Investment portfolio allocation with Python is a powerful approach that combines the principles of portfolio theory and the capabilities of Python programming. By utilizing it's extensive libraries and tools, investors can make informed decisions and optimize their investment portfolios.

Firstly, Python allows for efficient data analysis and manipulation, enabling investors to gather and analyze large amounts of financial data.

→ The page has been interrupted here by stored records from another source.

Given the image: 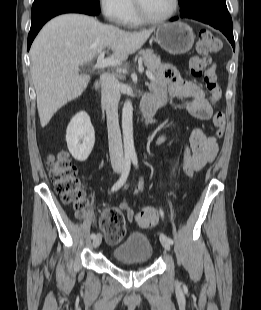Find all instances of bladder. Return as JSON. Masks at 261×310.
<instances>
[{"mask_svg": "<svg viewBox=\"0 0 261 310\" xmlns=\"http://www.w3.org/2000/svg\"><path fill=\"white\" fill-rule=\"evenodd\" d=\"M111 255L122 263H147L153 256V246L146 234L135 231L116 245Z\"/></svg>", "mask_w": 261, "mask_h": 310, "instance_id": "1", "label": "bladder"}]
</instances>
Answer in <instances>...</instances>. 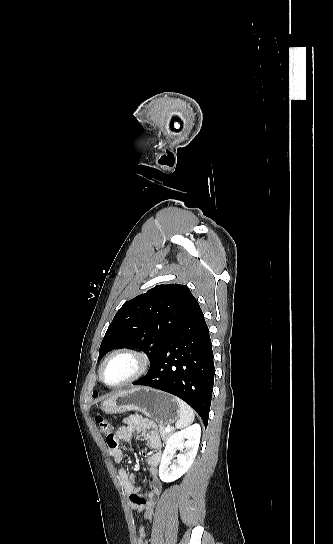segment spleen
I'll use <instances>...</instances> for the list:
<instances>
[{
    "label": "spleen",
    "instance_id": "3e777b00",
    "mask_svg": "<svg viewBox=\"0 0 333 544\" xmlns=\"http://www.w3.org/2000/svg\"><path fill=\"white\" fill-rule=\"evenodd\" d=\"M175 400L179 406V419L175 423V427L177 429H182L190 425L194 421L195 416L192 408L188 404L178 397H175Z\"/></svg>",
    "mask_w": 333,
    "mask_h": 544
}]
</instances>
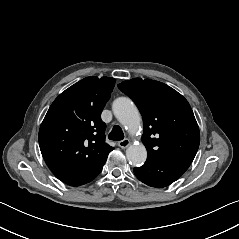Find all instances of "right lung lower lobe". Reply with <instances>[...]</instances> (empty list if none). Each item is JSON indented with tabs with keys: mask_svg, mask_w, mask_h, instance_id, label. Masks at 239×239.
<instances>
[{
	"mask_svg": "<svg viewBox=\"0 0 239 239\" xmlns=\"http://www.w3.org/2000/svg\"><path fill=\"white\" fill-rule=\"evenodd\" d=\"M107 159V158H106ZM106 159L90 170L85 171H69V170H53L52 173L62 182L69 186H81L94 180L101 172Z\"/></svg>",
	"mask_w": 239,
	"mask_h": 239,
	"instance_id": "98d812e1",
	"label": "right lung lower lobe"
}]
</instances>
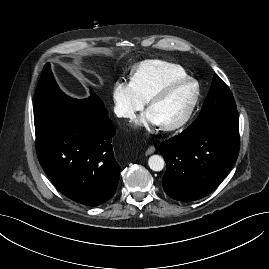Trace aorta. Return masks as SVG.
I'll return each mask as SVG.
<instances>
[{"label":"aorta","instance_id":"obj_1","mask_svg":"<svg viewBox=\"0 0 269 269\" xmlns=\"http://www.w3.org/2000/svg\"><path fill=\"white\" fill-rule=\"evenodd\" d=\"M148 165L153 171H161L164 168L165 162L164 159L159 155H152L148 159Z\"/></svg>","mask_w":269,"mask_h":269}]
</instances>
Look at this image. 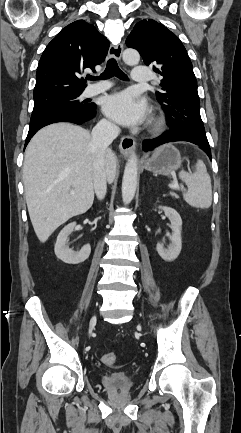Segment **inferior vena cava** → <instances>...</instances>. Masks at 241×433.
I'll use <instances>...</instances> for the list:
<instances>
[{"mask_svg": "<svg viewBox=\"0 0 241 433\" xmlns=\"http://www.w3.org/2000/svg\"><path fill=\"white\" fill-rule=\"evenodd\" d=\"M119 133V127L106 120L97 123L91 133L89 150L93 155V185L96 196L99 200H102L105 197L107 190L105 151Z\"/></svg>", "mask_w": 241, "mask_h": 433, "instance_id": "inferior-vena-cava-1", "label": "inferior vena cava"}]
</instances>
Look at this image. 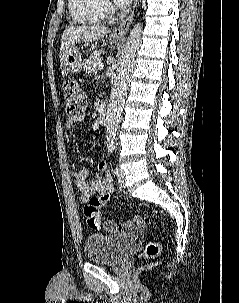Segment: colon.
I'll list each match as a JSON object with an SVG mask.
<instances>
[{"mask_svg":"<svg viewBox=\"0 0 239 303\" xmlns=\"http://www.w3.org/2000/svg\"><path fill=\"white\" fill-rule=\"evenodd\" d=\"M63 98L65 112L69 118H77L86 109V96L80 84L74 79H68L63 83ZM109 200V194L103 193L98 197H91L85 207L84 216L87 225L92 229L101 227L100 208ZM159 253V244L155 240H150L144 250L147 259H153Z\"/></svg>","mask_w":239,"mask_h":303,"instance_id":"colon-1","label":"colon"}]
</instances>
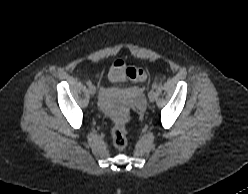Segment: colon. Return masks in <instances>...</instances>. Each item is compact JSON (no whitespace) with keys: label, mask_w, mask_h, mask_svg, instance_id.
I'll list each match as a JSON object with an SVG mask.
<instances>
[{"label":"colon","mask_w":248,"mask_h":194,"mask_svg":"<svg viewBox=\"0 0 248 194\" xmlns=\"http://www.w3.org/2000/svg\"><path fill=\"white\" fill-rule=\"evenodd\" d=\"M131 117L127 116L121 122L114 124L111 135L112 141L116 149L123 150L127 146L126 125L130 122Z\"/></svg>","instance_id":"colon-1"}]
</instances>
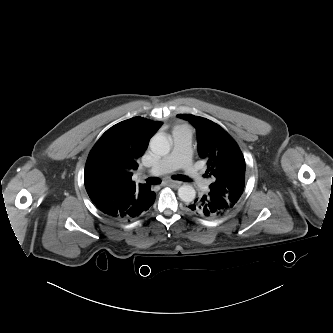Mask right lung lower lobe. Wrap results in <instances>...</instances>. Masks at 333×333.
<instances>
[{"label":"right lung lower lobe","mask_w":333,"mask_h":333,"mask_svg":"<svg viewBox=\"0 0 333 333\" xmlns=\"http://www.w3.org/2000/svg\"><path fill=\"white\" fill-rule=\"evenodd\" d=\"M156 198L155 192L151 189L146 192L143 197V202L128 204L127 202L120 199L104 198L94 201L97 208L109 217L117 220L125 221L136 218L141 214L145 213L151 205H153Z\"/></svg>","instance_id":"right-lung-lower-lobe-1"}]
</instances>
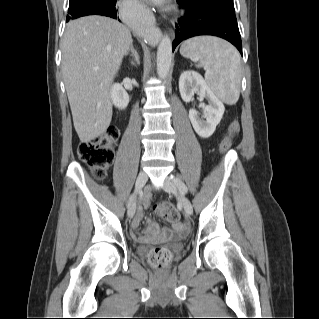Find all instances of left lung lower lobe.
Here are the masks:
<instances>
[{
	"label": "left lung lower lobe",
	"instance_id": "left-lung-lower-lobe-1",
	"mask_svg": "<svg viewBox=\"0 0 319 319\" xmlns=\"http://www.w3.org/2000/svg\"><path fill=\"white\" fill-rule=\"evenodd\" d=\"M177 2L180 8L186 10V13L175 25L176 37L172 43L173 51L185 39L199 35H213L226 39L242 54L241 36L235 13L194 0H177Z\"/></svg>",
	"mask_w": 319,
	"mask_h": 319
}]
</instances>
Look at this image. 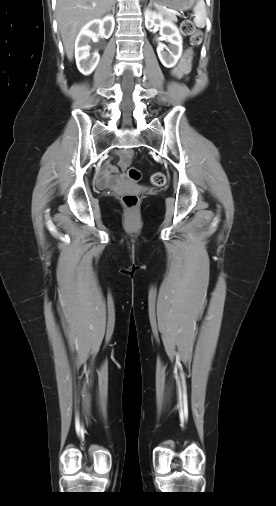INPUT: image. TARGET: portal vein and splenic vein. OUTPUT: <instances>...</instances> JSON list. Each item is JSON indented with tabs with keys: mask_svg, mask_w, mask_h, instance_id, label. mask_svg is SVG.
Instances as JSON below:
<instances>
[{
	"mask_svg": "<svg viewBox=\"0 0 276 506\" xmlns=\"http://www.w3.org/2000/svg\"><path fill=\"white\" fill-rule=\"evenodd\" d=\"M168 13H172V14H178L176 11H168L166 10Z\"/></svg>",
	"mask_w": 276,
	"mask_h": 506,
	"instance_id": "obj_1",
	"label": "portal vein and splenic vein"
}]
</instances>
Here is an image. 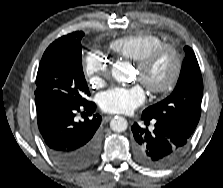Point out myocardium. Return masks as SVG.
I'll return each mask as SVG.
<instances>
[{"label":"myocardium","instance_id":"f54148a6","mask_svg":"<svg viewBox=\"0 0 223 188\" xmlns=\"http://www.w3.org/2000/svg\"><path fill=\"white\" fill-rule=\"evenodd\" d=\"M170 53L173 60V68L168 80L161 85H153L146 81V74L156 63L161 55ZM136 67L140 73L139 80L145 85L151 94H167L174 89L180 80L183 70V60L179 49L170 43H163L153 50L149 51L139 61H136Z\"/></svg>","mask_w":223,"mask_h":188}]
</instances>
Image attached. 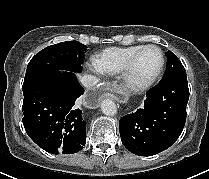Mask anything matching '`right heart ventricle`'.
Wrapping results in <instances>:
<instances>
[{"instance_id":"obj_1","label":"right heart ventricle","mask_w":209,"mask_h":179,"mask_svg":"<svg viewBox=\"0 0 209 179\" xmlns=\"http://www.w3.org/2000/svg\"><path fill=\"white\" fill-rule=\"evenodd\" d=\"M145 45L109 47L99 52L93 59L94 66L103 75L115 76L122 72L129 59Z\"/></svg>"}]
</instances>
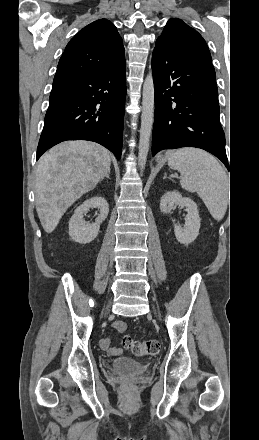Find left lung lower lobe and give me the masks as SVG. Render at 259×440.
<instances>
[{"label": "left lung lower lobe", "instance_id": "left-lung-lower-lobe-1", "mask_svg": "<svg viewBox=\"0 0 259 440\" xmlns=\"http://www.w3.org/2000/svg\"><path fill=\"white\" fill-rule=\"evenodd\" d=\"M152 71L155 86L152 155L163 149L196 147L218 157L229 170L211 60L156 45Z\"/></svg>", "mask_w": 259, "mask_h": 440}]
</instances>
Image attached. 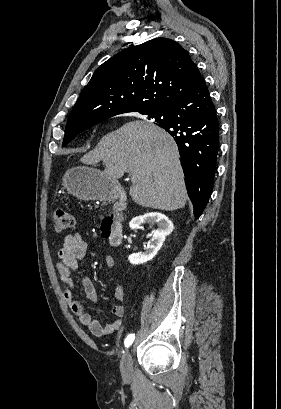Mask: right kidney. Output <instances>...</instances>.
Listing matches in <instances>:
<instances>
[{
	"mask_svg": "<svg viewBox=\"0 0 281 409\" xmlns=\"http://www.w3.org/2000/svg\"><path fill=\"white\" fill-rule=\"evenodd\" d=\"M142 223H157L158 229L154 231L152 239L148 241L144 253L129 255L128 261L131 265H141V263L151 261L157 255L159 249H161L167 235H170L174 229L172 221H169L168 217L162 215V213H145V215H140V217H134L130 221L129 227L130 229H137Z\"/></svg>",
	"mask_w": 281,
	"mask_h": 409,
	"instance_id": "1",
	"label": "right kidney"
}]
</instances>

This data-driven approach helps investors gain insights into asset performance, risk metrics, and correlations.

Secondly, Python provides various portfolio optimization techniques, such as mean-variance optimization, which helps investors find the optimal allocation of assets to maximize returns while minimizing risk.

Furthermore, Python's integration with financial APIs allows for real-time data updates, ensuring that investment decisions are based on the most current information.

It's visualization libraries, such as Matplotlib and Seaborn, enable investors to create insightful charts and graphs to visually analyze portfolio performance and asset allocation.

In addition, Python's flexibility and versatility make it suitable for implementing complex investment strategies, including factor investing, risk parity, and tactical asset allocation.

Overall, investment portfolio allocation with Python empowers investors to make data-driven, informed decisions, optimize their portfolios, and potentially enhance their investment returns while managing risk effectively.